Another and less obvious type of service is that which involves thorough patrolling of all those districts in which battles have taken place, with a view to ascertaining whether any wounded men are still remaining in the villages and along the country-side, where they may be given thoroughly kind, but possibly somewhat unskilled, attention by the civilian inhabitants. Another duty of the drivers of the ambulances carrying out this work is that of setting on foot minute inquiries with a view to finding out whether any men killed in battle have been buried by civilians without any record having become available which would serve as a basis for certain information which can never be so terrible as an almost hopeless state of suspense. This class of work, of course, has to be carried out over roads which have in many cases been badly broken up by heavy military traffic, and possibly even intentionally destroyed by a retreating enemy. Consequently, it puts a very severe strain on every portion of the chassis and body of the ambulance, and makes the fact that the whole of the motor vehicles at present employed by the Society have been freely given or lent by their owners without reservation and without charge all the more noteworthy.
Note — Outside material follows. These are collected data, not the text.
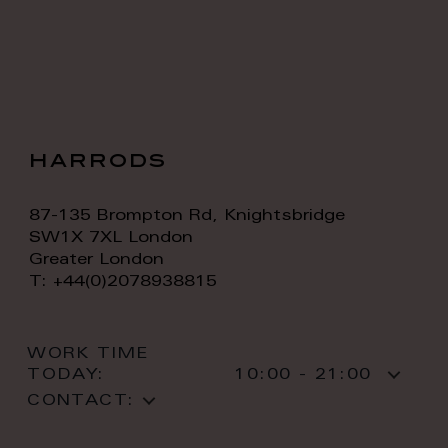
harrods
87-135 Brompton Rd, Knightsbridge
SW1X 7XL London
Greater London
T: +44(0)2078938815
WORK TIME
TODAY:
10:00 - 21:00
CONTACT: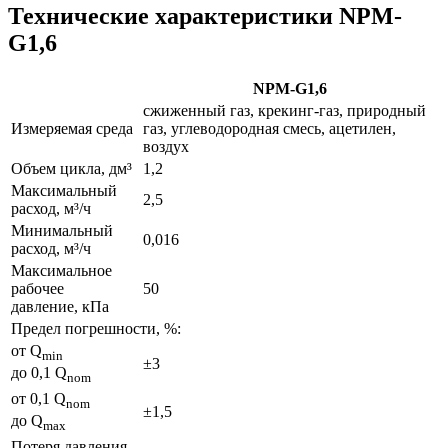
Технические характеристики NPM-
G1,6
NPM-G1,6
сжиженный газ, крекинг-газ, природный
Измеряемая среда
газ, углеводородная смесь, ацетилен,
воздух
Объем цикла, дм³
1,2
Максимальный
2,5
расход, м³/ч
Минимальный
0,016
расход, м³/ч
Максимальное
рабочее
50
давление, кПа
Предел погрешности, %:
от Q
min
±3
до 0,1 Q
nom
от 0,1 Q
nom
±1,5
до Q
max
Потеря давления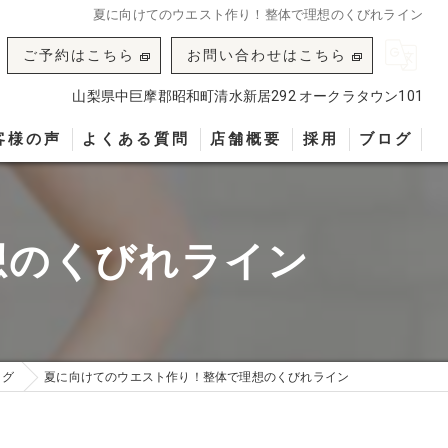
夏に向けてのウエスト作り！整体で理想のくびれライン
ご予約はこちら
お問い合わせはこちら
山梨県中巨摩郡昭和町清水新居292 オークラタウン101
客様の声
よくある質問
店舗概要
採用
ブログ
想のくびれライン
ログ
夏に向けてのウエスト作り！整体で理想のくびれライン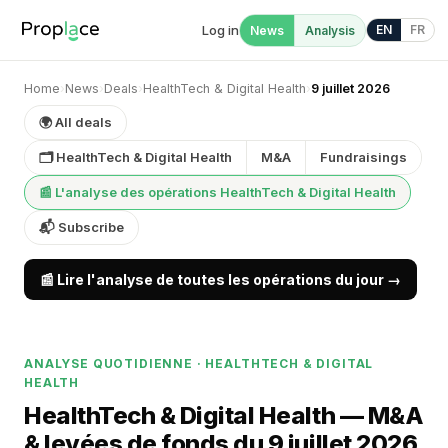
Log in
EN
FR
News
Analysis
Home
›
News
›
Deals
›
HealthTech & Digital Health
›
9 juillet 2026
🌍 All deals
🗂 HealthTech & Digital Health
M&A
Fundraisings
📰 L'analyse des opérations HealthTech & Digital Health
📬 Subscribe
📰 Lire l'analyse de toutes les opérations du jour →
ANALYSE QUOTIDIENNE · HEALTHTECH & DIGITAL
HEALTH
HealthTech & Digital Health — M&A
& levées de fonds du 9 juillet 2026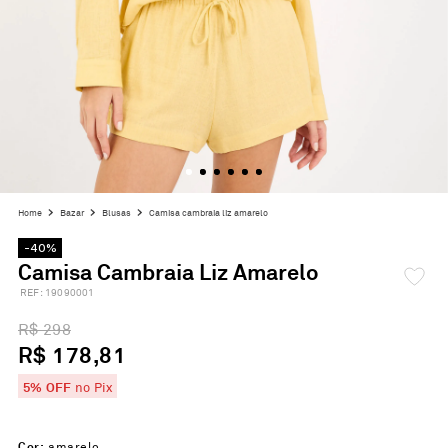
bazar
blusas
camisa cambraia liz amarelo
-40%
Camisa Cambraia Liz Amarelo
:
19090001
R$ 298
R$ 178,81
5% OFF
no Pix
Cor:
amarelo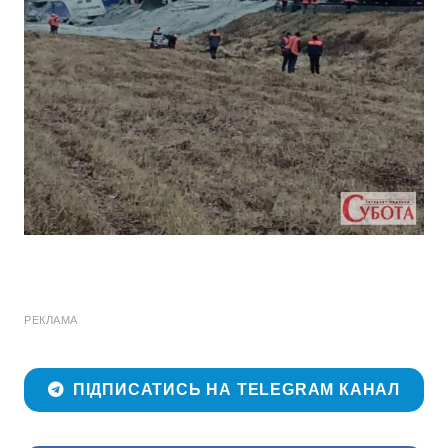
РЕКЛАМА
ПІДПИСАТИСЬ НА TELEGRAM КАНАЛ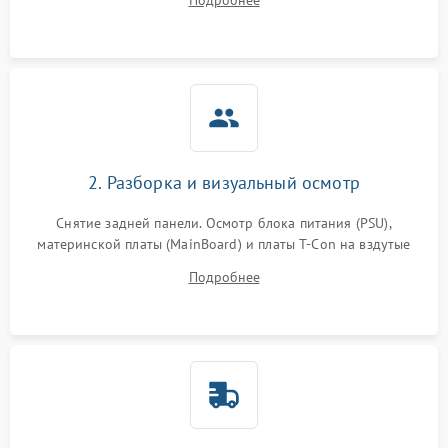
Подробнее
источников сигнала для выявления симптомов поломки.
2. Разборка и визуальный осмотр
Снятие задней панели. Осмотр блока питания (PSU),
материнской платы (MainBoard) и платы T-Con на вздутые
конденсаторы, прогары, окисления и микротрещины.
Подробнее
Проверка надежности фиксации и целостности шлейфов.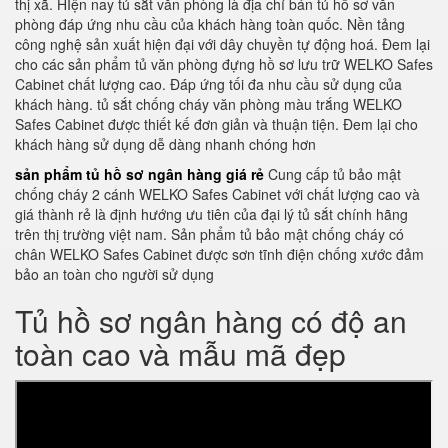
thị xã. HIện nay tủ sắt văn phòng là địa chỉ bán tủ hồ sơ văn
phòng đáp ứng nhu cầu của khách hàng toàn quốc. Nền tảng
công nghệ sản xuất hiện đại với dây chuyền tự động hoá. Đem lại
cho các sản phẩm tủ văn phòng đựng hồ sơ lưu trữ WELKO Safes
Cabinet chất lượng cao. Đáp ứng tối đa nhu cầu sử dụng của
khách hàng. tủ sắt chống cháy văn phòng màu trắng WELKO
Safes Cabinet được thiết kế đơn giản và thuận tiện. Đem lại cho
khách hàng sử dụng dễ dàng nhanh chóng hơn
sản phẩm tủ hồ sơ ngân hàng giá rẻ
Cung cấp tủ bảo mật
chống cháy 2 cánh WELKO Safes Cabinet với chất lượng cao và
giá thành rẻ là định hướng ưu tiên của đại lý tủ sắt chính hãng
trên thị trường việt nam. Sản phẩm tủ bảo mật chống cháy có
chân WELKO Safes Cabinet được sơn tĩnh điện chống xước đảm
bảo an toàn cho người sử dụng
Tủ hồ sơ ngân hàng có độ an
toàn cao và mẫu mã đẹp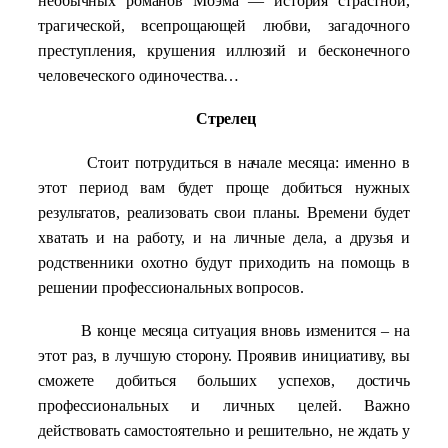
необычных романов Моэма — история страстной,
трагической, всепрощающей любви, загадочного
преступления, крушения иллюзий и бесконечного
человеческого одиночества…
Стрелец
Стоит потрудиться в начале месяца: именно в
этот период вам будет проще добиться нужных
результатов, реализовать свои планы. Времени будет
хватать и на работу, и на личные дела, а друзья и
родственники охотно будут приходить на помощь в
решении профессиональных вопросов.
В конце месяца ситуация вновь изменится – на
этот раз, в лучшую сторону. Проявив инициативу, вы
сможете добиться больших успехов, достичь
профессиональных и личных целей. Важно
действовать самостоятельно и решительно, не ждать у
For some time past, the Society has been shipping ambulance cars, and also touring cars, to the Continent as rapidly as means of transit have permitted. The requirement seems to be enormous, but even so there does not appear to be any likelihood of the supply falling short of it. Many motorists have placed not only their cars, but their own services ungrudgingly at the disposal of the Society. The usual practice is for the Society, after accepting a car for service, to undertake to have a suitable ambulance body put upon it in place of its own. In some cases, however, motorists have even taken this charge upon themselves, and whatever may be the disadvantages of dependence upon volunteer service, it can at least be said that in this case such dependence has served in some measure to show how many men, unable for one reason or another to take up military duties, are only too anxious to expend their energies and their money on any object of national value in connection with which they are able to be of use.